Understanding Cato's Managed Socket Upgrade Service

This article explains the gradual upgrade service for Sockets sites.

Overview of Socket Upgrades

Cato manages the Socket firmware upgrades and version control for Socket sites to make sure that they are running up-to-date versions.

The Socket upgrade service is an automated process that provides all of our customers with the latest firmware. So there's no need for our customers to worry about installing and updating the new versions. The upgrade service for each Socket, ensures minimal impact on the service (if any), and automatic rollback in the rare case that an issue is detected.
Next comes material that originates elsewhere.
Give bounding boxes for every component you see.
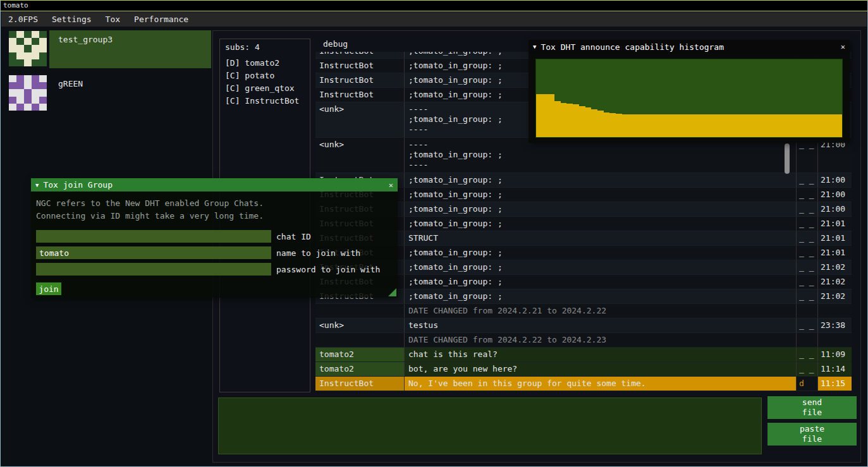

The newest Socket versions include performance, connectivity, and stability enhancements, and also the latest capabilities and features.

There are situations where the Socket skips an upgrade for a version, for example because the Socket was not connected to the Cato Cloud during the maintenance window, or there was unstable connectivity. When this happens, you can manually upgrade the Socket, however, each Socket that was skipped must be upgraded individually.

Cato releases three - four major Socket versions each year, and minor upgrades as required. Major versions are whole number increments, such as 17.0 and 18.0, while minor versions are decimal increments such as 18.3.3 and 18.4.1.

Content for new Socket versions includes:

  • Major Socket versions - new features, infrastructure for future features, enhancements, and bug fixes

  • Minor Socket versions - bug fixes

High-Level Overview of Socket Managed Upgrade Service

When Cato is ready to release a new Socket version, an email notification is sent to the Socket Upgrade mailing list, indicating that the Socket sites will be upgraded during the next Maintenance Window configured for the account. The actual time of the upgrade is based on the local time zone where the site is located. Cato also announces the content of the version in the Socket Release Notes which is shown in the notification area of the Cato Management Application.

The is a summary of the Socket managed upgrade service process:

  1. Cato releases the new Socket version, then the Sockets download the relevant files.

    1. The Socket compares the file hash to validate the file integrity for the new version

    2. If the Socket wasn’t able to download the new version file, during the Maintenance Window it tries again to download the file.

  2. The upgrade services starts to gradually upgrade Sockets for sites in the Maintenance Window time zone to the new version (see below Gradually Upgrading Sockets in an Account)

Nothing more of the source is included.